The communication part is divided into four parts:

- A 32-bit wide interface bus (MB) to the host microprocessor and/or to the dedicated controller. In autonomous mode, this bus can be split into two buses : one address bus and one data bus, 16-bit wide each. This allows to connect the chip to a standard RAM or ROM to store the program.
- Communication buses (CB) with other L-Neuro circuits, divided into one mono-directional input bus (ICB) and two bidirectional output port (OCB). These two buses can be two 16-bit parts of a general purpose 32-bit communication bus.
- Image buses (IB): one input image bus and one output image bus that allow to manipulate sub-windows in an image.
- N parallel buses: one 8 bit bus for each EVP, and which allows to load data directly in the memory of EVP.

The interface bus is compatible with common buses.

# 5. CONCLUSION

Neural networks, besides their utility for applications, are also a good testbed for fine grain parallel architectures. To validate dedicated hardware, we have followed an incremental approach that allows to test and benchmark various pieces of the architecture. From these experiences, we have defined the architecture of the L-Neuro 2.0 chip which has an operating frequency of 40 MHZ in 0.6 µm CMOS technology and which can reach 1.2 Gops.

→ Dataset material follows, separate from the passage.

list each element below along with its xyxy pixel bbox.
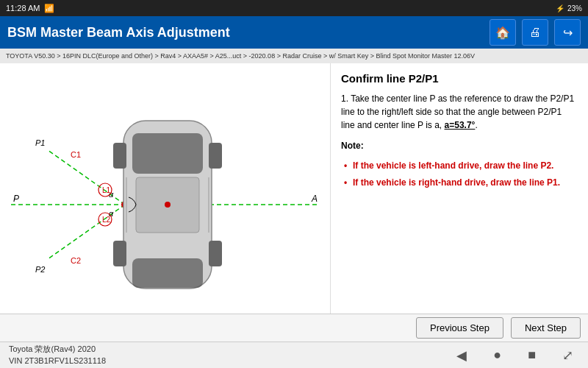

The L-Neuro 2.0 chip will be sold with its development system which will consist in a modular system (several boards), and can be used for the application development phase and for the final application phase. The development system, the boards and the software, will be available by end of 1994.

#### 6. REFERENCES

 N. Mauduit, M. Duranton, J. Gobert, J.A. Sirat, Lneuro 1.0 : A Piece of Hardware LEGO for Building Neural Network Systems, IEEE Trans. on Neural Networks, Vol. 3, n.3, pp. 414-422, May 1992.